When you’re deciding which plants to thin, you need to keep in mind not only keeping the most healthy plants, but also maintaining proper spacing. Failure to properly thin your garden will usually result in an inferior crop, or one that doesn’t produce to its potential.
Some gardeners are reluctant to thin their plants, and often put it off until it’s too late. Thinnings of carrots, onions and other similar vegetables are often delayed, as the gardener hopes to use the thinnings, as opposed to simply tossing them on the compost heap. Unfortunately this is usually a bad idea. Overcrowded plants take longer to reach maturity, and as they get bigger, the removal of one plant is more likely to seriously disturb its neighbors.
A better solution is to thin in two stages. In the first, or preliminary, thinning, thin as early as possible, but leave the plants about twice as thick as you ultimately want them to grow. In second stage thinning, you can then pull out about every other plant as soon as they reach edible size.
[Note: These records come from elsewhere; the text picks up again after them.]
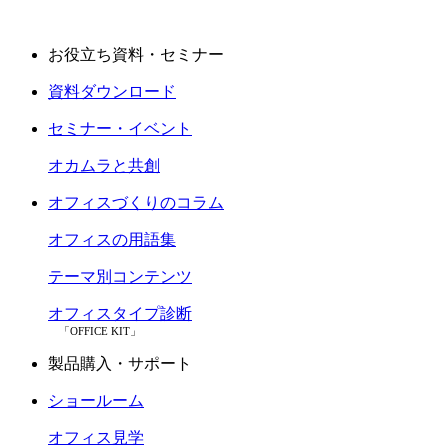
お役立ち資料・セミナー
資料ダウンロード
セミナー・イベント
オカムラと共創
オフィスづくりのコラム
オフィスの用語集
テーマ別コンテンツ
オフィスタイプ診断
「OFFICE KIT」
製品購入・サポート
ショールーム
オフィス見学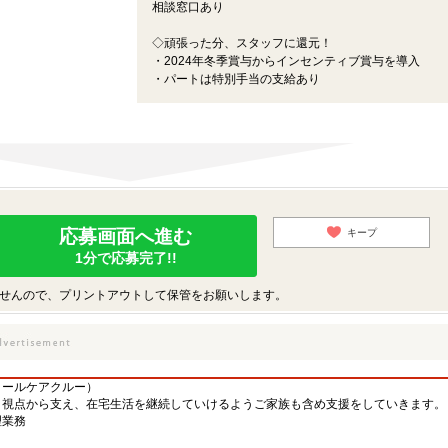
相談窓口あり
◇頑張った分、スタッフに還元！
・2024年冬季賞与からインセンティブ賞与を導入
・パートは特別手当の支給あり
応募画面へ進む
キープ
1分で応募完了!!
せんので、プリントアウトして保管をお願いします。
ミールケアクルー）
う視点から支え、在宅生活を継続していけるようご家族も含め支援をしていきます。
理業務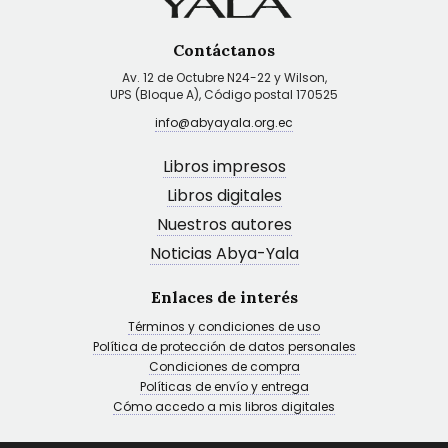
Contáctanos
Av. 12 de Octubre N24-22 y Wilson,
UPS (Bloque A), Código postal 170525
info@abyayala.org.ec
Libros impresos
Libros digitales
Nuestros autores
Noticias Abya-Yala
Enlaces de interés
Términos y condiciones de uso
Política de protección de datos personales
Condiciones de compra
Políticas de envío y entrega
Cómo accedo a mis libros digitales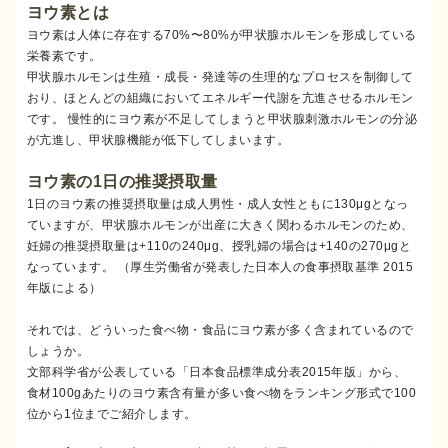
ヨウ素とは
ヨウ素は人体に存在する70%〜80%が甲状腺ホルモンを形成している
栄養素です。
甲状腺ホルモンは生殖・成長・発達等の生理的なプロセスを制御して
おり、ほとんどの組織においてエネルギー代謝を亢進させるホルモン
です。 慢性的にヨウ素が不足してしまうと甲状腺刺激ホルモンの分泌
が亢進し、甲状腺機能が低下してしまいます。
ヨウ素の1日の推奨摂取量
1日のヨウ素の推奨摂取量は成人男性・成人女性ともに130μgとなっ
ていますが、甲状腺ホルモンが出産に大きく関わるホルモンのため、
妊婦の推奨摂取量は+110の240μg、授乳婦の場合は+140の270μgと
なっています。 （厚生労働省が発表した日本人の食事摂取基準 2015
年版による）
それでは、どういった食べ物・食品にヨウ素が多く含まれているので
しょうか。
文部科学省が公表している「日本食品標準成分表2015年版」から、
食材100gあたりのヨウ素含有量が多い食べ物をランキング形式で100
位から1位までご紹介します。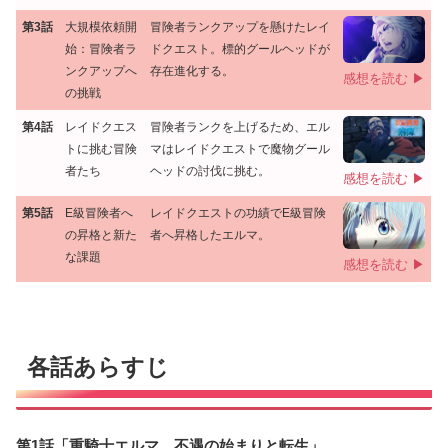
第3話
大規模依頼開
冒険者ランクアップを懸けたレイ
始：冒険者ラ
ドクエスト。標的グールヘッドが
ンクアップへ
存在進化する。
感想を読む ▶
の挑戦
第4話
レイドクエス
冒険者ランクを上げるため、エル
トに挑む冒険
マはレイドクエストで魔物グール
者たち
ヘッドの討伐に挑む。
感想を読む ▶
第5話
E級冒険者へ
レイドクエストの功績でE級冒険
の昇格と新た
者へ昇格したエルマ。
な課題
感想を読む ▶
各話あらすじ
第1話「重騎士エルマ、不遇の始まりと転生」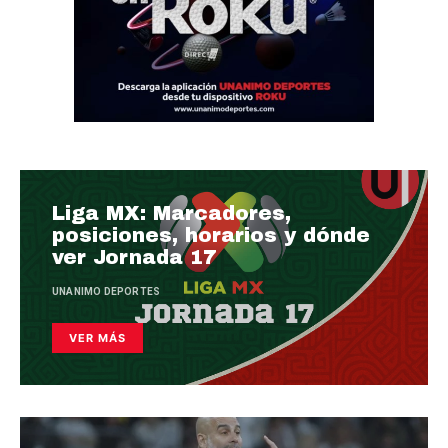
Liga MX: Marcadores,
posiciones, horarios y dónde
ver Jornada 17
UNANIMO DEPORTES
VER MÁS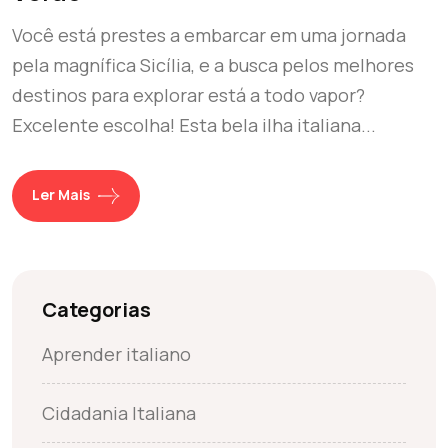
Você está prestes a embarcar em uma jornada
pela magnífica Sicília, e a busca pelos melhores
destinos para explorar está a todo vapor?
Excelente escolha! Esta bela ilha italiana...
Ler Mais
Categorias
Aprender italiano
Cidadania Italiana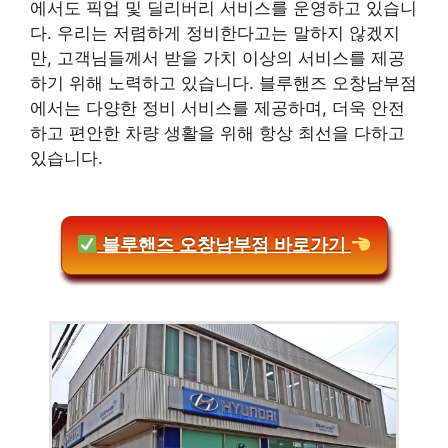
에서도 픽업 및 딜리버리 서비스를 운영하고 있습니
다. 우리는 저렴하게 정비한다고는 말하지 않겠지
만, 고객님들께서 받을 가치 이상의 서비스를 제공
하기 위해 노력하고 있습니다. 블루핸즈 오창남부점
에서는 다양한 정비 서비스를 제공하며, 더욱 안전
하고 편안한 차량 생활을 위해 항상 최선을 다하고
있습니다.
블루핸즈 오창남부점 바로가기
This style of thinning is particularly suited to carrots, beets, lettuce and onions. Parsnips, salsify and other root crops should be thinned once, and to their full distance.
If you are afraid to pull plants to thin the crop, try using kitchen scissors or garden shears. Snip the tops of the plants to be sacrificed. The soil around the plants you want to keep will remain undisturbed, but by removing the leaf structure, you stop the growth of the unwanted plants.